Copy every line of the entries that includes the word "ovat".
=== Information supplied ===
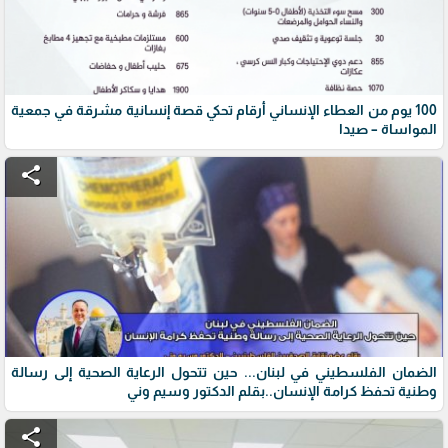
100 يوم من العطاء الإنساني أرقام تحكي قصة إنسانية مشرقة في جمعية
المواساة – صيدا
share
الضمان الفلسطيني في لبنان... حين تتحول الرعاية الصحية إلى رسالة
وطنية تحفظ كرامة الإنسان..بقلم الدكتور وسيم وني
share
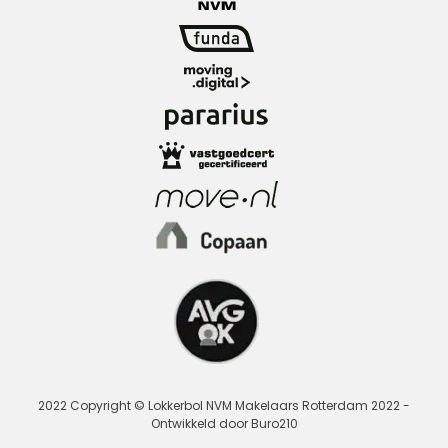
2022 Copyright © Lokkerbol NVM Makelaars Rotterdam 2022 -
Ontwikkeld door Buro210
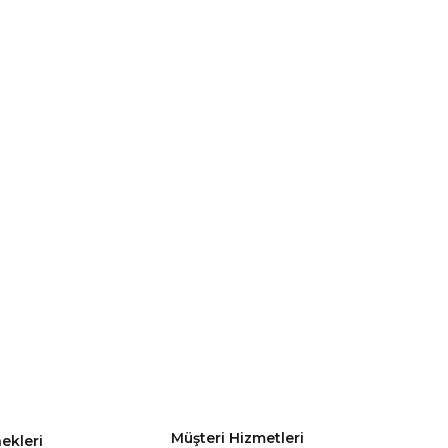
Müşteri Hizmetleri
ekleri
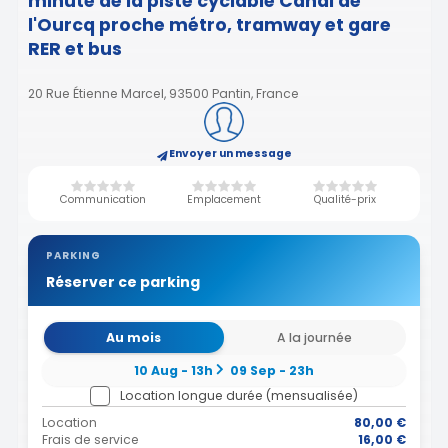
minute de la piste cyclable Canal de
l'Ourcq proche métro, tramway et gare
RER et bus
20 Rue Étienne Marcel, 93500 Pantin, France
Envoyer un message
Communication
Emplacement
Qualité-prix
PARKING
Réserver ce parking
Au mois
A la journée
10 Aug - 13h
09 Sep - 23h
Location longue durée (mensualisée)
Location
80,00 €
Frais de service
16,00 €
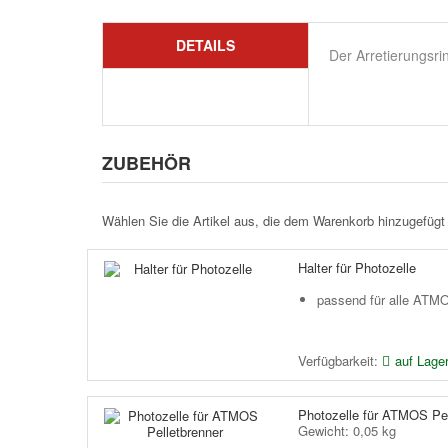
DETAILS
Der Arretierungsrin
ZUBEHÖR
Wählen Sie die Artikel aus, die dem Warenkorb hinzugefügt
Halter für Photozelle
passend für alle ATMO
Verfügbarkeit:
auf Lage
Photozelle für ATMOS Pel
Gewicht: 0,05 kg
===
=== Information supplied ===
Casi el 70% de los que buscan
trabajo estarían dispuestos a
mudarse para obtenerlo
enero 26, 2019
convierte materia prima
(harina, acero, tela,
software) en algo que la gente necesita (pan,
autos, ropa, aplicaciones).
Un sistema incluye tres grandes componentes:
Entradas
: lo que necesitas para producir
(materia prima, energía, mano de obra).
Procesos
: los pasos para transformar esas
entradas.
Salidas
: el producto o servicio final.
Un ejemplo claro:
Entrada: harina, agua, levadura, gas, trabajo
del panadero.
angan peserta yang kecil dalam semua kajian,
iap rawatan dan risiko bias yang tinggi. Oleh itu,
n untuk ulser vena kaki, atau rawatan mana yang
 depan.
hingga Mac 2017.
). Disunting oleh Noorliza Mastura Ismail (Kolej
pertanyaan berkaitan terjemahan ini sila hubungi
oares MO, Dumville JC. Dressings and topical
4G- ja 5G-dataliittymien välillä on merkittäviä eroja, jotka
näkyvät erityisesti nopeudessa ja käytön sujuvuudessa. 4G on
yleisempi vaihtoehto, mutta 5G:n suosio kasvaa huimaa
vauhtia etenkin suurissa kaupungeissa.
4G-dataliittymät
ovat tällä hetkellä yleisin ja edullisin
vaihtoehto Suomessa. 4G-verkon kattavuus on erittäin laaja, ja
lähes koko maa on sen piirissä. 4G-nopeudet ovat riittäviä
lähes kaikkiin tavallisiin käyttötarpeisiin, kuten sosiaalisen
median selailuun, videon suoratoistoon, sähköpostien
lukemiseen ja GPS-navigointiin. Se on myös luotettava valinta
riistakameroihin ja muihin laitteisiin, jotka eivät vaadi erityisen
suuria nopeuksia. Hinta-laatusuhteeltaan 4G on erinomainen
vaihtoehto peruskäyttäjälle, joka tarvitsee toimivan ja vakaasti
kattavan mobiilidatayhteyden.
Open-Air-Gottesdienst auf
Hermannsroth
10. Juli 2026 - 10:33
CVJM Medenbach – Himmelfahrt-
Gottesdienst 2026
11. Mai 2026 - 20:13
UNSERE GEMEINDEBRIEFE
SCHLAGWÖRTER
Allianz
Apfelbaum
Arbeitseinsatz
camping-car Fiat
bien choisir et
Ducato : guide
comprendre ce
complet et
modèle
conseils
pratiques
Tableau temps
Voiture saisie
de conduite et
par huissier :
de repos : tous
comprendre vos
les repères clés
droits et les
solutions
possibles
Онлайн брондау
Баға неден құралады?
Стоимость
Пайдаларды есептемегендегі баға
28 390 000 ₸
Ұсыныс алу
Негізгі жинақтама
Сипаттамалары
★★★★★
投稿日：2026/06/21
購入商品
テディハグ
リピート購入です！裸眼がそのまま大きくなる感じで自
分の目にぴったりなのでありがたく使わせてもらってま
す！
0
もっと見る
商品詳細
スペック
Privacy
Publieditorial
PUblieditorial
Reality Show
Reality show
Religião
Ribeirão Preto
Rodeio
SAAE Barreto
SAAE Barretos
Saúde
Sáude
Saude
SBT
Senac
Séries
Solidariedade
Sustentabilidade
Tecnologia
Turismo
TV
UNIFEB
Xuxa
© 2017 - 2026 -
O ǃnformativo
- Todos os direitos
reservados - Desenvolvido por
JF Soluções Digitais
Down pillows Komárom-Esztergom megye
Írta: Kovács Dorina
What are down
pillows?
===
Solved exercise:
ovat tällä hetkellä yleisin ja edullisin
lähes koko maa on sen piirissä. 4G-nopeudet ovat riittäviä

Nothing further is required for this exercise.